A medida não é um “cheque em branco” para novos contratos. Ela se aplica especificamente ao petróleo e produtos derivados que já haviam sido carregados em navios antes de 5 de março de 2026 e que estavam retidos em alto-mar devido ao endurecimento das sanções. O petróleo deve ser obrigatoriamente descarregado em portos indianos e adquirido por entidades organizadas sob as leis da Índia.
A decisão ocorre em um momento de monitoramento rigoroso das sanções internacionais contra a Rússia. Com a nova autorização, o fluxo logístico dessas cargas específicas poderá ser concluído dentro do prazo estipulado, evitando maiores gargalos no fornecimento de energia para o mercado indiano, que tem sido um dos principais compradores do óleo bruto de origem russa.
A liberação pontual reflete o equilíbrio diplomático que Washington tenta manter entre a aplicação de pressão econômica sobre Moscou e a estabilidade do mercado global de commodities. Embora o Departamento do Tesouro dos EUA mantenha as restrições gerais, a isenção de um mês serve como uma válvula de escape para situações de impasse técnico em cargas já contratadas.
O Secretário do Tesouro dos EUA, Scott Bessent, justificou a medida como uma forma de aliviar a pressão no mercado global de energia. O principal temor é que o conflito entre EUA/Israel e o Irã resulte no fechamento ou bloqueio do Estreito de Hormuz, por onde passa cerca de 20% do consumo mundial de petróleo.

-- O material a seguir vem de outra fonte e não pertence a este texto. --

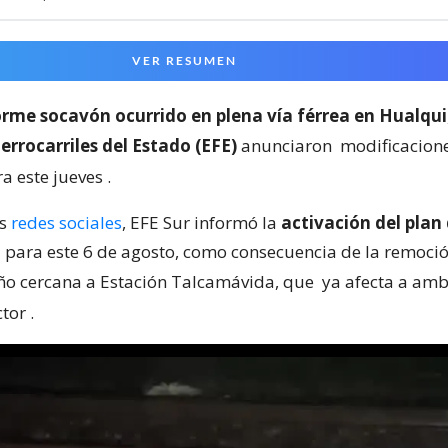
VER RESUMEN
rme socavón ocurrido en plena vía férrea en Hualqui
rrocarriles del Estado (EFE)
anunciaron
modificacion
a este jueves
.
us
redes sociales
, EFE Sur informó la
activación del plan
a
para este 6 de agosto, como consecuencia de la remoció
ño cercana a Estación Talcamávida, que
ya afecta a amb
ctor
.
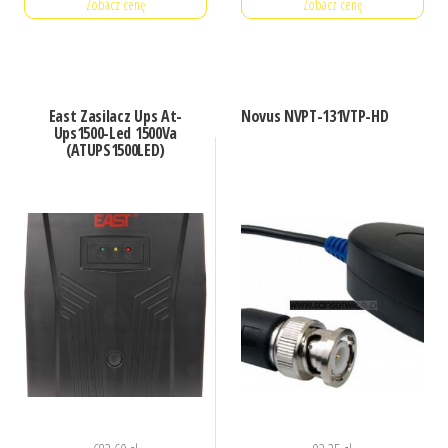
Zobacz cenę
Zobacz cenę
East Zasilacz Ups At-
Novus NVPT-131VTP-HD
Ups1500-Led 1500Va
(ATUPS1500LED)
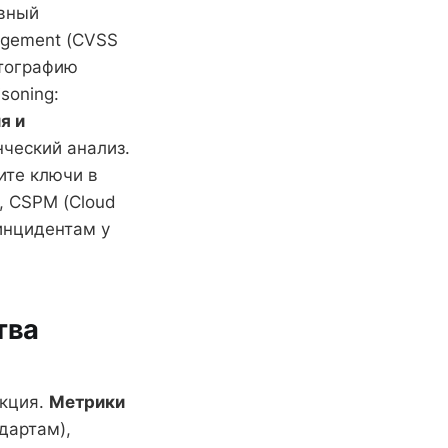
ывный
agement (CVSS
птографию
soning:
я и
нческий анализ.
ите ключи в
, CSPM (Cloud
 инцидентам у
тва
акция.
Метрики
дартам),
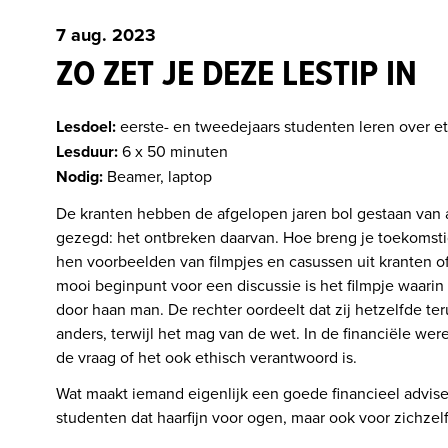
7 aug. 2023
ZO ZET JE DEZE LESTIP IN
Lesdoel:
Lesduur:
Nodig:
 Beamer, laptop
De kranten hebben de afgelopen jaren bol gestaan van art
gezegd: het ontbreken daarvan. Hoe breng je toekomstig 
hen voorbeelden van filmpjes en casussen uit kranten of
mooi beginpunt voor een discussie is het filmpje waarin 
door haan man. De rechter oordeelt dat zij hetzelfde te
anders, terwijl het mag van de wet. In de financiële were
de vraag of het ook ethisch verantwoord is.
Wat maakt iemand eigenlijk een goede financieel advise
studenten dat haarfijn voor ogen, maar ook voor zichzelf 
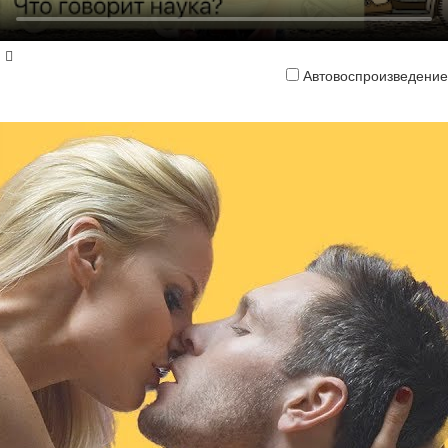
Автовоспроизведение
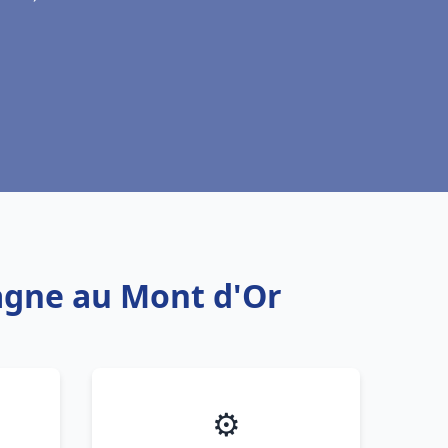
agne au Mont d'Or
⚙️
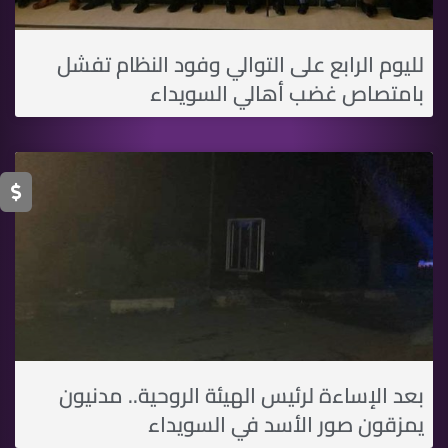
لليوم الرابع على التوالي وفود النظام تفشل
بامتصاص غضب أهالي السويداء
بعد الإساءة لرئيس الهيئة الروحية.. مدنيون
يمزقون صور الأسد في السويداء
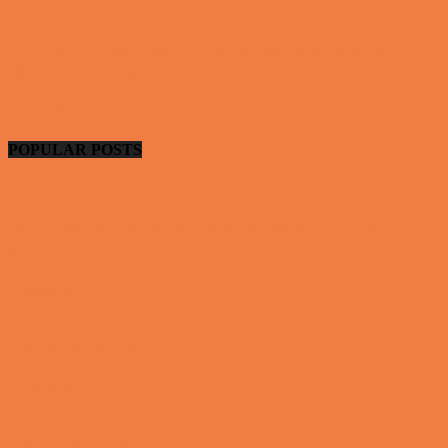
Yamaha R1 og GSXR 1000 valgte den forkert
Nissan GTR og...
Video - Motor
POPULAR POSTS
En nordjysk mand var hos sin psykiater fordi han
drak for...
Vittigheder
Den første date….
Vittigheder
Den utro mand….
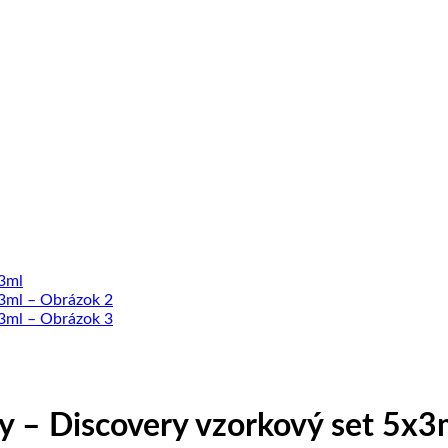
y – Discovery vzorkový set 5x3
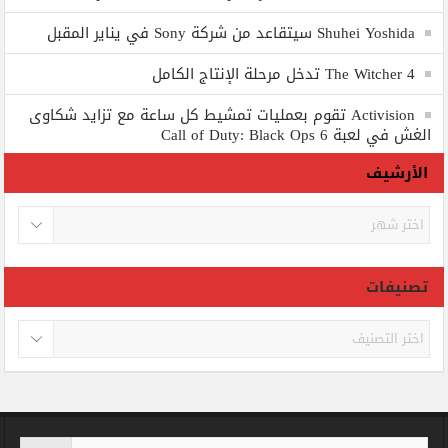
Shuhei Yoshida سيتقاعد من شركة Sony في يناير المقبل
The Witcher 4 تدخل مرحلة الإنتاج الكامل
Activision تقوم بعمليات تمشيط كل ساعة مع تزايد شكاوى
الغش في لعبة Call of Duty: Black Ops 6
الأرشيف
الأرشيف
تصنيفات
تصنيفات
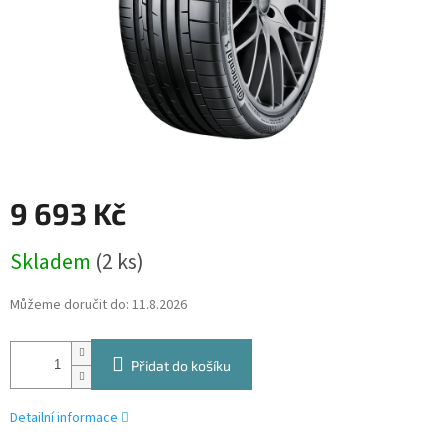
9 693 Kč
Měrná
Skladem
(2 ks)
cena:
Můžeme doručit do:
11.8.2026
Přidat do košíku
Detailní informace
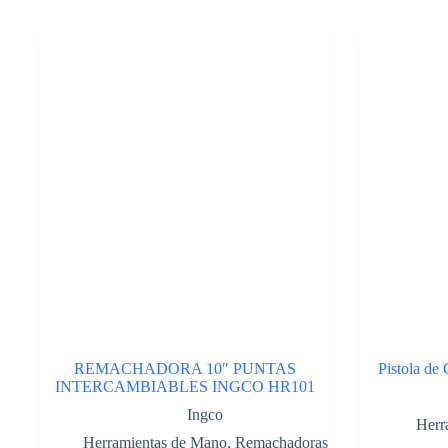
12″
en
cartón.
Cod:41749022
cantidad
REMACHADORA 10″ PUNTAS
Pistola de 
INTERCAMBIABLES INGCO HR101
Ingco
Herr
Herramientas de Mano
,
Remachadoras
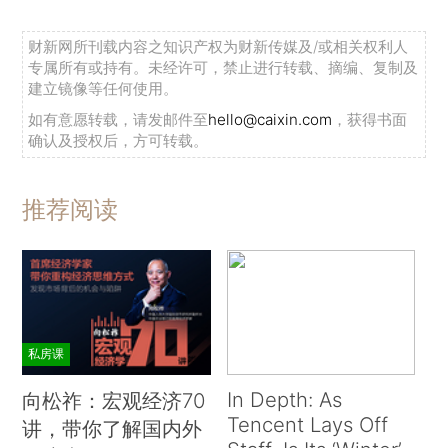
财新网所刊载内容之知识产权为财新传媒及/或相关权利人
专属所有或持有。未经许可，禁止进行转载、摘编、复制及
建立镜像等任何使用。
如有意愿转载，请发邮件至
hello@caixin.com
，获得书面
确认及授权后，方可转载。
推荐阅读
私房课
In Depth: As
向松祚：宏观经济70
Tencent Lays Off
讲，带你了解国内外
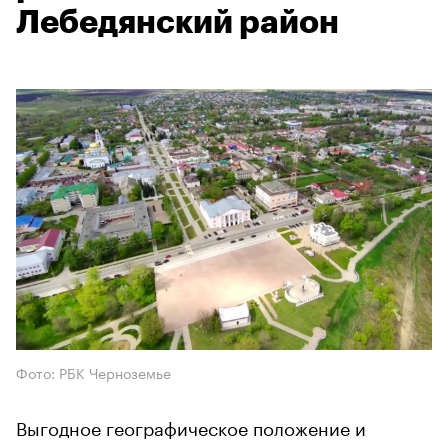
Лебедянский район
Фото: РБК Черноземье
Выгодное географическое положение и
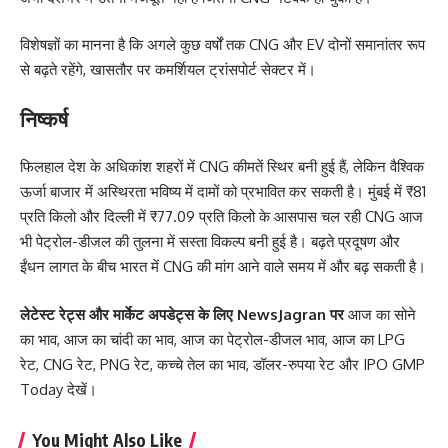
विशेषज्ञों का मानना है कि अगले कुछ वर्षों तक CNG और EV दोनों समानांतर रूप
से बढ़ते रहेंगे, खासतौर पर कमर्शियल ट्रांसपोर्ट सेक्टर में।
निष्कर्ष
फिलहाल देश के अधिकांश शहरों में CNG कीमतें स्थिर बनी हुई हैं, लेकिन वैश्विक
ऊर्जा बाजार में अस्थिरता भविष्य में दामों को प्रभावित कर सकती है। मुंबई में ₹81
प्रति किलो और दिल्ली में ₹77.09 प्रति किलो के आसपास चल रही CNG आज
भी पेट्रोल-डीजल की तुलना में सस्ता विकल्प बनी हुई है। बढ़ते प्रदूषण और
ईंधन लागत के बीच भारत में CNG की मांग आने वाले समय में और बढ़ सकती है।
लेटेस्ट रेट्स और मार्केट अपडेट्स के लिए
NewsJagran
पर
आज का सोने
का भाव
,
आज का चांदी का भाव
,
आज का पेट्रोल-डीजल भाव
,
आज का LPG
रेट
,
CNG रेट
,
PNG रेट
,
कच्चे तेल का भाव
,
डॉलर-रुपया रेट
और
IPO GMP
Today
देखें।
You Might Also Like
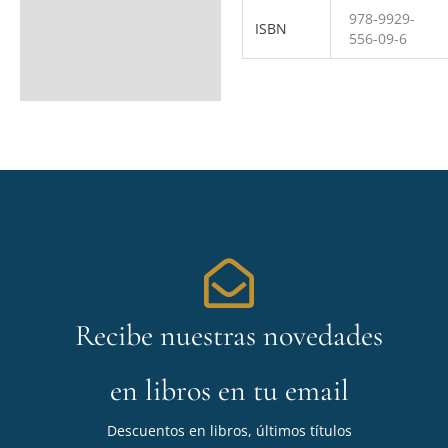
978-9929-
ISBN
556-09-6
Recibe nuestras novedades
en libros en tu email
Descuentos en libros, últimos títulos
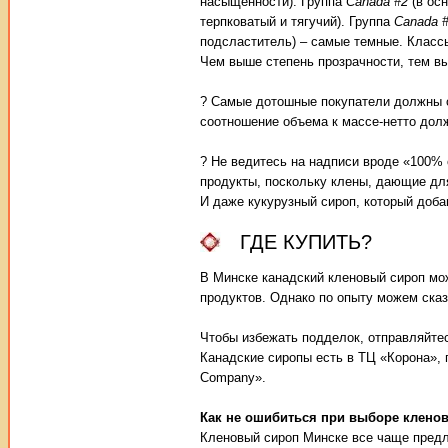
насыщенности). Группа
Canada #2
(в осн
терпковатый и тягучий). Группа
Canada 
подсластитель) – самые темные. Классы
Чем выше степень прозрачности, тем вы
? Самые дотошные покупатели должны о
соотношение объема к массе-нетто долж
? Не ведитесь на надписи вроде «100% 
продукты, поскольку клены, дающие для
И даже кукурузный сироп, который доба
ГДЕ КУПИТЬ?
В Минске канадский кленовый сироп мо
продуктов. Однако по опыту можем сказ
Чтобы избежать подделок, отправляйтес
Канадские сиропы есть в ТЦ «Корона», г
Company».
Как не ошибиться при выборе кленов
Кленовый сироп Минске все чаще предла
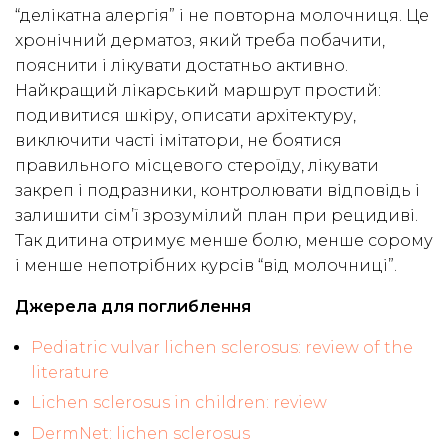
“делікатна алергія” і не повторна молочниця. Це
хронічний дерматоз, який треба побачити,
пояснити і лікувати достатньо активно.
Найкращий лікарський маршрут простий:
подивитися шкіру, описати архітектуру,
виключити часті імітатори, не боятися
правильного місцевого стероїду, лікувати
закреп і подразники, контролювати відповідь і
залишити сім’ї зрозумілий план при рецидиві.
Так дитина отримує менше болю, менше сорому
і менше непотрібних курсів “від молочниці”.
Джерела для поглиблення
Pediatric vulvar lichen sclerosus: review of the
literature
Lichen sclerosus in children: review
DermNet: lichen sclerosus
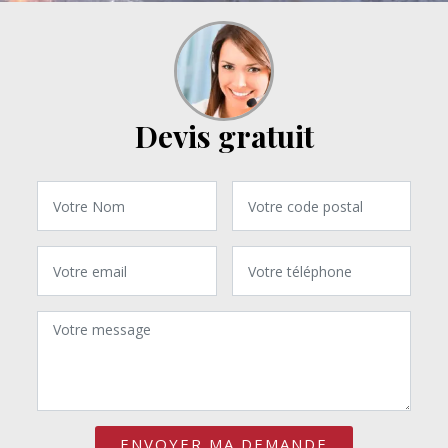
Devis gratuit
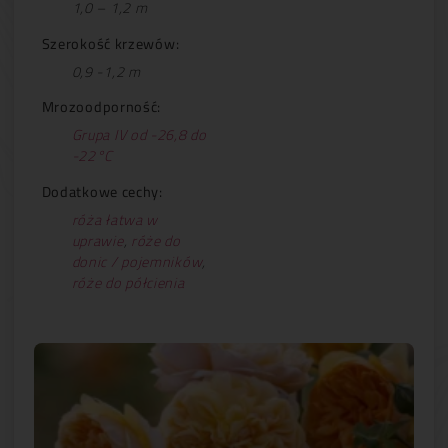
1,0 – 1,2 m
Szerokość krzewów:
0,9 -1,2 m
Mrozoodporność:
Grupa IV od -26,8 do
-22°C
Dodatkowe cechy:
róża łatwa w
uprawie
,
róże do
donic / pojemników
,
róże do półcienia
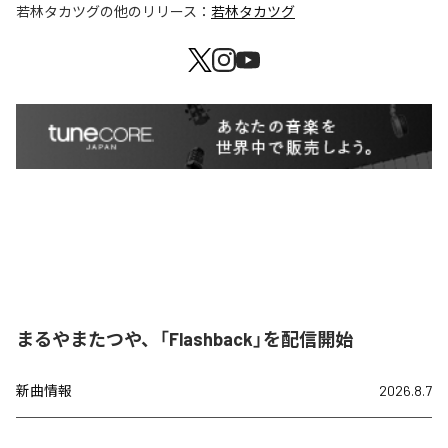
若林タカツグ
の他のリリース：
若林タカツグ
まるやまたつや、「Flashback」を配信開始
新曲情報
2026.8.7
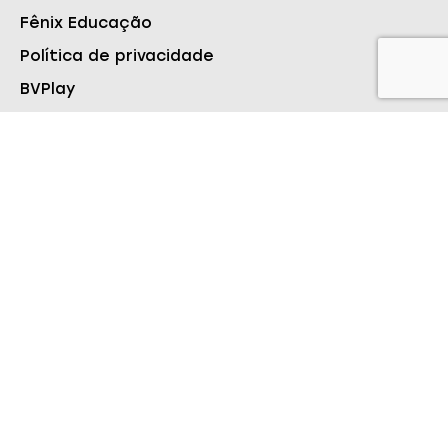
Fênix Educação
Política de privacidade
BVPlay
Glossário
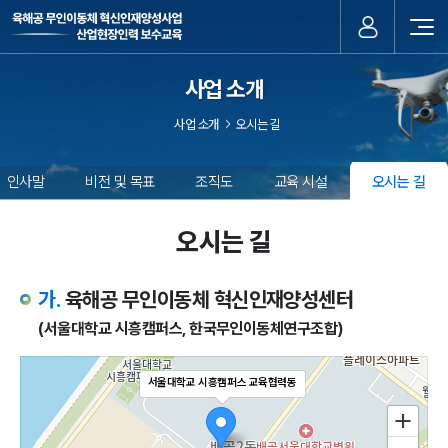
사업 소개
사업 소개
오시는 길
인사말
비전 및 목표
조직도
교육 시설
오시는 길
오시는 길
가.
육해공 무인이동체 혁신인재양성센터
(서울대학교 시흥캠퍼스, 한국무인이동체연구조합)
서울대학교 시흥캠퍼스 교육협력동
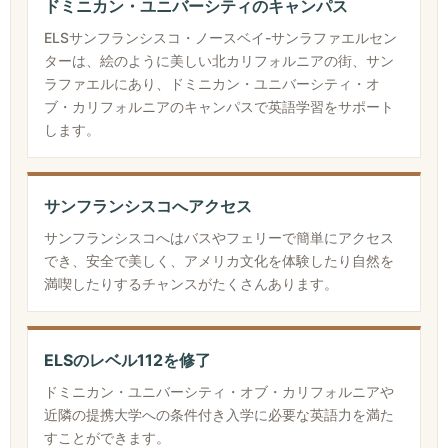
ドミニカン・ユニバーシティのキャンパス
ELSサンフランシスコ・ノースベイ-サンラファエルセン
ターは、絵のように美しい北カリフォルニアの街、サン
ラファエルにあり、ドミニカン・ユニバーシティ・オ
ブ・カリフォルニアのキャンパスで英語学習をサポート
します。
サンフランシスコへアクセス
サンフランシスコへはバスやフェリーで簡単にアクセス
でき、安全で美しく、アメリカ文化を体験したり自然を
満喫したりするチャンスがたくさんあります。
ELSのレベル112を修了
ドミニカン・ユニバーシティ・オブ・カリフォルニアや
近隣の提携大学への条件付き入学に必要な英語力を満た
すことができます。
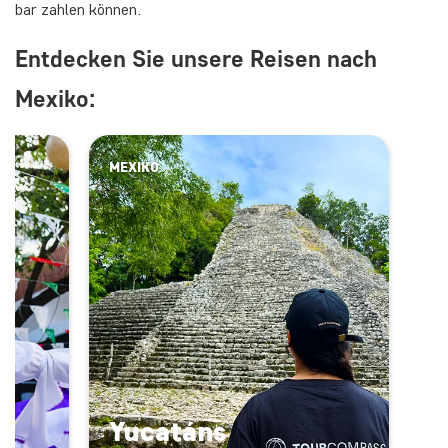
bar zahlen können.
Entdecken Sie unsere Reisen nach
Mexiko:
MEXIKO
Yucatáns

Atualmente, estima-se que mais de 15 milhões de barris de petróleo russo estejam em águas próximas à Índia. Liberar esse fluxo evita um desabastecimento crítico nas refinarias indianas, que são grandes exportadoras de combustível refinado para o resto do mundo. O preço do barril tipo Brent subiu de cerca de US$ 66 em fevereiro para a casa dos US$ 84 no início de março, o que pressiona a inflação global.